Why I Self-Host My SaaS Apps on Hetzner
Update, May 21, 2026: I have moved more projects since writing this. My main products and most older projects now run on Hetzner + Kamal. A few projects are still exceptions, but Hetzner is the default now. I also published a newer cost breakdown: Hetzner vs Vercel: What I Pay to Run My SaaS Apps.
I run my SaaS apps on Hetzner with Kamal. I used Heroku years ago, then Render for a couple of years. Both were fine for deployment. I switched to self-hosting for cost, control, and performance.
Cost
My base Hetzner bill is low enough that I can run multiple apps with PostgreSQL, background workers, and the whole stack on small ARM servers without thinking about per-project hosting cost.
The cost stays flat. More traffic doesn’t change my bill — I’m paying for the server, not per-request or per-seat. If I need more capacity, I bump to the next server tier. Still cheaper than any PaaS.
Control
On my server, I pick the OS, the Docker version, the PostgreSQL config, the backup schedule, the firewall rules. And I make those decisions once — they’re encoded in Terraform and Kamal configs. Spinning up a new project is the same setup, same commands. I’m not dependent on a platform’s roadmap or pricing decisions.
Performance
My app and database run on the same machine. Database queries are sub-millisecond — no network hop. On most PaaS setups, the database is a separate service with network overhead on every query.
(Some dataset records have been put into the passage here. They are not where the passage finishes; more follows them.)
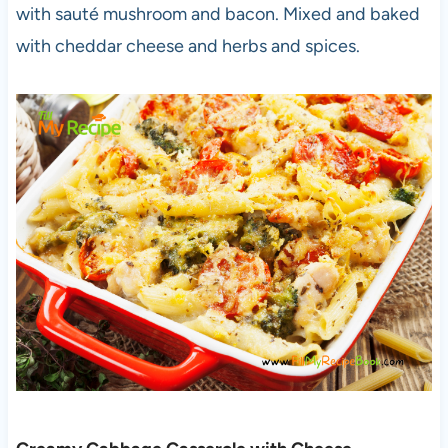
with sauté mushroom and bacon. Mixed and baked
with cheddar cheese and herbs and spices.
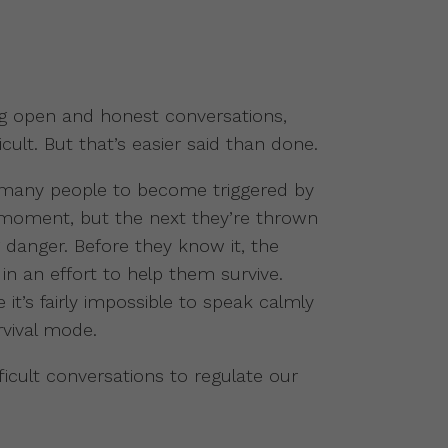
g open and honest conversations,
cult. But that’s easier said than done.
 many people to become triggered by
 moment, but the next they’re thrown
ng danger. Before they know it, the
 in an effort to help them survive.
it’s fairly impossible to speak calmly
rvival mode.
ficult conversations to regulate our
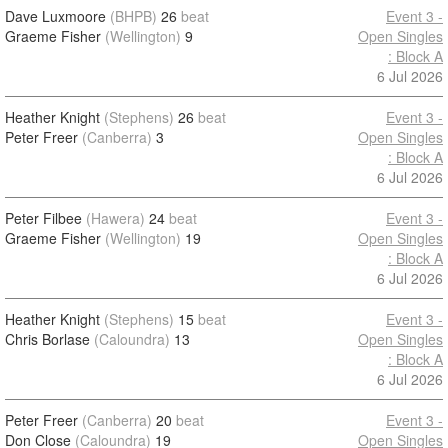
Dave Luxmoore
(BHPB)
26
beat
Event 3 -
Graeme Fisher
(Wellington)
9
Open Singles
: Block A
6 Jul 2026
Heather Knight
(Stephens)
26
beat
Event 3 -
Peter Freer
(Canberra)
3
Open Singles
: Block A
6 Jul 2026
Peter Filbee
(Hawera)
24
beat
Event 3 -
Graeme Fisher
(Wellington)
19
Open Singles
: Block A
6 Jul 2026
Heather Knight
(Stephens)
15
beat
Event 3 -
Chris Borlase
(Caloundra)
13
Open Singles
: Block A
6 Jul 2026
Peter Freer
(Canberra)
20
beat
Event 3 -
Don Close
(Caloundra)
19
Open Singles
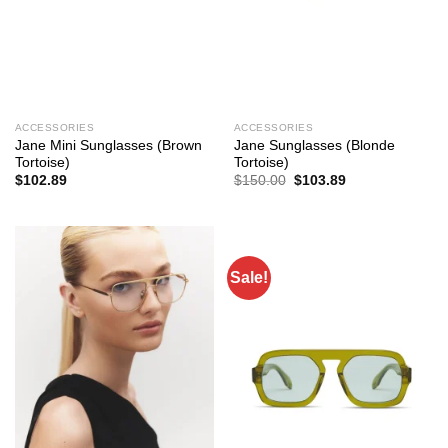
ACCESSORIES
ACCESSORIES
Jane Mini Sunglasses (Brown
Jane Sunglasses (Blonde
Tortoise)
Tortoise)
Original
Current
$
102.89
$
150.00
$
103.89
price
price
was:
is:
$150.00.
$103.89.
Sale!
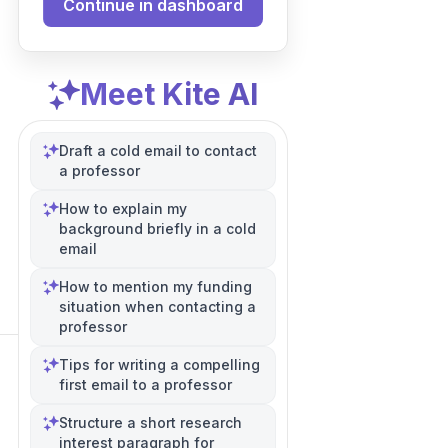
Continue in dashboard
Meet Kite AI
Draft a cold email to contact
a professor
How to explain my
background briefly in a cold
email
How to mention my funding
situation when contacting a
professor
Tips for writing a compelling
first email to a professor
Structure a short research
interest paragraph for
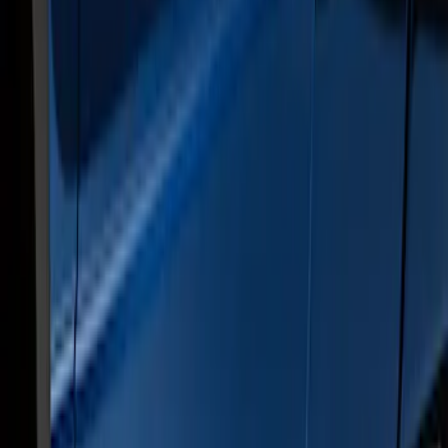
Sort
Sort
: Best Sellers
2 results
Results
(
2
)
Cab Type
:
Crew
Price
:
$201 - $500
Price
:
$501 - Above
Clear all
Sort
Sort
: Best Sellers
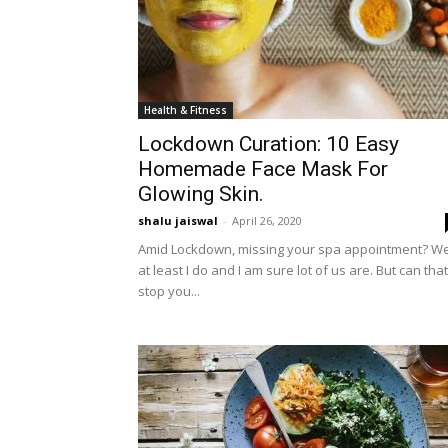
Health & Fitness
Lockdown Curation: 10 Easy
Homemade Face Mask For
Glowing Skin.
shalu jaiswal
-
April 26, 2020
Amid Lockdown, missing your spa appointment? Wel
at least I do and I am sure lot of us are. But can that
stop you...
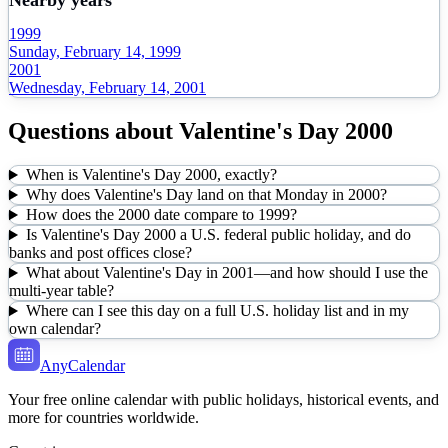
1999
Sunday, February 14, 1999
2001
Wednesday, February 14, 2001
Questions about
Valentine's Day
2000
When is Valentine's Day 2000, exactly?
Why does Valentine's Day land on that Monday in 2000?
How does the 2000 date compare to 1999?
Is Valentine's Day 2000 a U.S. federal public holiday, and do
banks and post offices close?
What about Valentine's Day in 2001—and how should I use the
multi-year table?
Where can I see this day on a full U.S. holiday list and in my
own calendar?
AnyCalendar
Your free online calendar with public holidays, historical events, and
more for countries worldwide.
A small Hetzner ARM server gives me dedicated vCPUs and RAM.
DevOps in 2026
Setting up a server in 2015 meant configuring Nginx, managing SSL certificates by hand, writing systemd service files, and hoping you didn’t miss a security update.
Now it’s Docker and Kamal. I define my app in a Dockerfile, my infrastructure in Terraform, and my deployment in a Kamal config. One command provisions the server. One command deploys the app. SSL is automatic via Let’s Encrypt through kamal-proxy.
I spend maybe 30 minutes a month on maintenance — OS updates, checking disk space, reviewing logs. My Telegram bot pings me if anything needs attention.
Scaling
A single Hetzner ARM server handles far more traffic than most indie SaaS apps will see. PostgreSQL on one server can do thousands of queries per second.
If I outgrow one server — a great problem to have — Kamal supports multi-server deployments. Move the database to its own box, add a second web server, and kamal-proxy load-balances between them.
What I Self-Host (and Don’t)
- My main products and most older projects — Vue frontends, Fastify APIs, PostgreSQL, background workers
- Automated daily PostgreSQL dumps to object storage
- Monitoring via Uptime Robot and PostHog
What I don’t self-host:
- This blog — Jekyll on GitHub Pages, because it’s static and free
- Email — transactional email goes through a service. Self-hosting email is a deliverability nightmare
- CDN/edge — Cloudflare sits in front of the server for caching and DDoS protection
Getting Started
I wrote about the specific tools in detail:
- Terraform setup — provision a Hetzner server with four files
- Kamal deployment — zero-downtime deploys with one command
The whole thing took about two days the first time. Subsequent projects take an hour or two — and most of that time is setting up API keys for external services, not the hosting itself. After that, every deploy is kamal deploy.